Cyber Monday crushed it, again.
- Adobe reported that Cyber Monday eCommerce sales grew 16% year-over-year to $2.29 billion.
- Adobe also said that 18.3% of sales came from mobile devices, an increase of 80% year-over-year.
- ComScore reported that Cyber Monday reached $1.73 billion in desktop online spending, up 18% from 2012.
- IBM said Cyber Monday was the biggest online shopping day in history, with a 20.6% increase in online sales.
Wow. And, after consecutive years of double digit growth, we may wonder, how long can this incredible growth go on? Will Cyber Monday one day lose its momentum?
Let's review the history of this day: Cyber Monday got its start in 2005, at a time when accessing the Internet at home was still slow and tedious (the “You’ve got mail!” days). Home Internet speeds weren’t anywhere near as fast as in the office, so, many office workers took advantage of those faster connections after the weekend, and shopped while they worked.
Today, high speed Internet is everywhere, including on our phones and tablets. Merchants are increasingly offering online deals all Cyber Weekend (and the week after Thanksgiving, in some cases). Will this mean the death of Cyber Monday?
We don't think so. There is incredible cultural and social momentum from around the day and the marketing engine that has been built around it. People are broadly familiar with the term, and after a long holiday weekend, many office workers (who are often more affluent and able to click "purchase" more than a few times) are returning to work in a different mindset - perhaps a little more relaxed, a little less guilty about filling a few online shopping carts throughout the day.
Additionally, the Thanksgiving holiday weekend tends to be family-focused, and there are other things competing with online shopping - cooking, playing Settlers of Catan, escaping to a bar with old high school friends, and doing family outings and brick-and-mortar shopping trips.
But I'll offer a prediction: As consumers get more adept at using their mobile devices and tablet computers to shop where ever they are, and retailers try to capture their attention throughout the entire weekend, we'll see less growth on Cyber Monday and more dispersion of spend into Saturday, Sunday, and what we call Cyber Tuesday and the rest of the week. Cyber Monday will still keep the lions share of revenue, but merchants will need to design marketing campaigns that reward consumers for shopping on other days as well.

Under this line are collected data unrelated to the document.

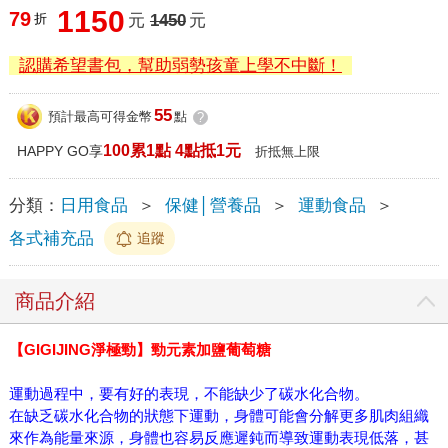
1150
79
折
元
1450
元
認購希望書包，幫助弱勢孩童上學不中斷！
55
預計最高可得金幣
點
?
100累1點 4點抵1元
HAPPY GO享
折抵無上限
分類：
日用食品
＞
保健│營養品
＞
運動食品
＞
各式補充品
追蹤
商品介紹
【GIGIJING淨極勁】勁元素加鹽葡萄糖
運動過程中，要有好的表現，不能缺少了碳水化合物。
在缺乏碳水化合物的狀態下運動，身體可能會分解更多肌肉組織
來作為能量來源，身體也容易反應遲鈍而導致運動表現低落，甚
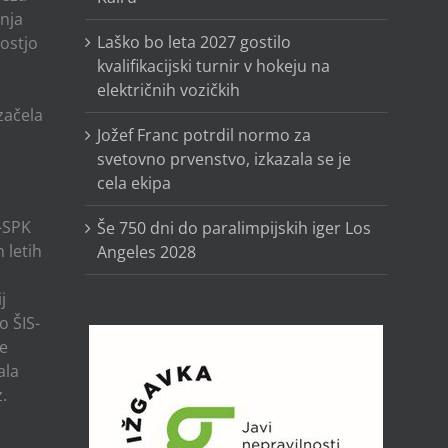
anja
Laško bo leta 2027 gostilo
ostjo
kvalifikacijski turnir v hokeju na
električnih vozičkih
o
 začela
Jožef Franc potrdil normo za
svetovno prvenstvo, izkazala se je
cela ekipa
-SPK
Še 750 dni do paralimpijskih iger Los
 letih
Angeles 2028
j
o ŠIS-
ze
ala
.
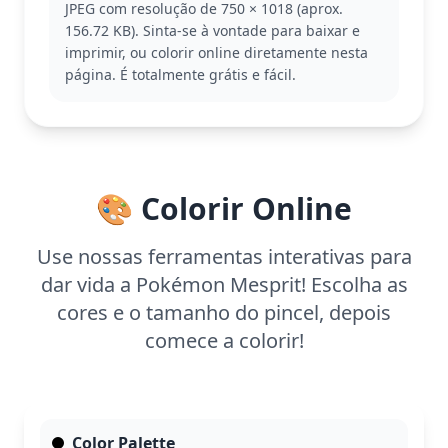
JPEG com resolução de 750 × 1018 (aprox.
outros Pokémon lendários como Azelf e Uxie.
156.72 KB). Sinta-se à vontade para baixar e
Esta página de colorir é detalhada, ideal para
imprimir, ou colorir online diretamente nesta
maiores de 11 anos ou adultos. Planeje cerca de
página. É totalmente grátis e fácil.
uma hora e meia para completá-la, ou divida o
tempo em duas sessões. Use lápis de cor ou
aquarela para capturar as nuances delicadas e
criar um efeito encantador.
🎨 Colorir Online
Use nossas ferramentas interativas para
dar vida a Pokémon Mesprit! Escolha as
cores e o tamanho do pincel, depois
comece a colorir!
Color Palette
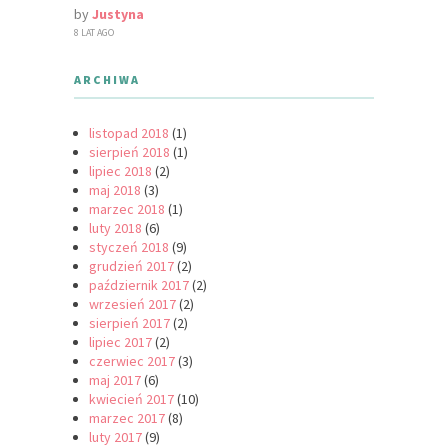
by
Justyna
8 LAT AGO
ARCHIWA
listopad 2018
(1)
sierpień 2018
(1)
lipiec 2018
(2)
maj 2018
(3)
marzec 2018
(1)
luty 2018
(6)
styczeń 2018
(9)
grudzień 2017
(2)
październik 2017
(2)
wrzesień 2017
(2)
sierpień 2017
(2)
lipiec 2017
(2)
czerwiec 2017
(3)
maj 2017
(6)
kwiecień 2017
(10)
marzec 2017
(8)
luty 2017
(9)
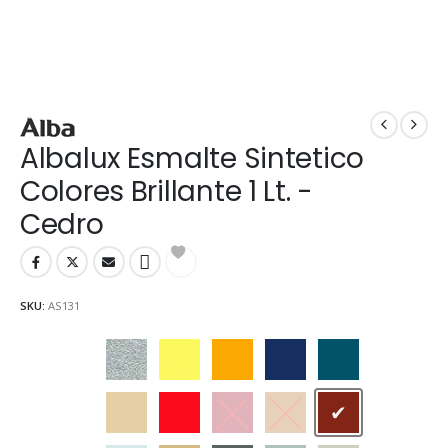
Albalux Esmalte Sintetico
Colores Brillante 1 Lt. -
Cedro
SKU:
AS131
Aluminio
Amarillo
Amarillo Mediano
Azul Marino
Azulejo
Beige
Bermellón
Carmín
Castaño
Cedro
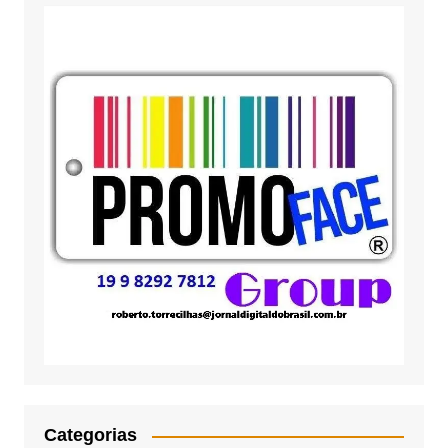
Categorias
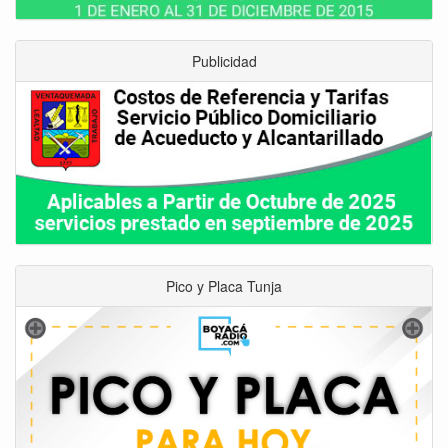
Publicidad
Pico y Placa Tunja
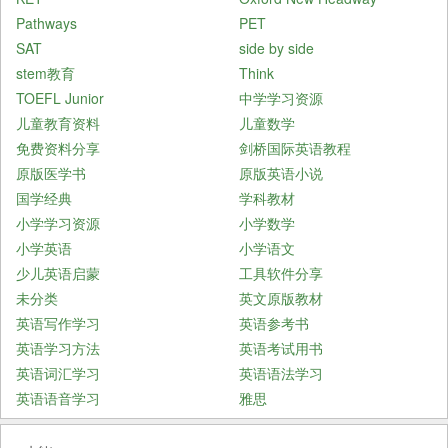
Pathways
PET
SAT
side by side
stem教育
Think
TOEFL Junior
中学学习资源
儿童教育资料
儿童数学
免费资料分享
剑桥国际英语教程
原版医学书
原版英语小说
国学经典
学科教材
小学学习资源
小学数学
小学英语
小学语文
少儿英语启蒙
工具软件分享
未分类
英文原版教材
英语写作学习
英语参考书
英语学习方法
英语考试用书
英语词汇学习
英语语法学习
英语语音学习
雅思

For Cyber Monday and the Thanksgiving weekend in 2014, consider a 5 or 6 Days-of-Shopping campaign, where broad discounts and rewards are offered on Black Friday and Cyber Monday, and specific, unique, and special rewards are offered on Thanksgiving, Saturday, Sunday, and Cyber Tuesday. Here's a 6 day marketing campaign example:
- Thanksgiving: Early bird gets the work: free unique gift and 20% off for first 1,000 shoppers
- Black Friday: 30% off site wide, plus spend over $150 and get $25 off your Cyber Monday purchase
- Saturday: Referral day: enter your friend/family's email addresses to share the Cyber Monday deal. For every one who makes a purchase you'll get a $5 reward.
- Sunday: Pre-game special: fill your shopping cart on Sunday, and get an additional mystery discount (could be an extra 5-20%) when you buy on Cyber Monday (min $100 order).
- Cyber Monday: 40% off site-wide, plus secret best customer reward: 2 for 1 of following selection of great gifts (effectively 50% off)
- Cyber Tuesday: Stocking stuffer day: 30% off site-wide, plus spend $100 and get $20 worth of free stocking stuffers.
One thing we've seen in our analysis of over $1.5 billion worth of retail transactions is that your repeat buyers and best customers tend to spend more in the beginning of the week, while more of your weekend revenue comes from new shoppers. Check out our annual retention marketing report for some juicy stats.
Congrats, retailers, on another successful Thanksgiving weekend! Onwards through December!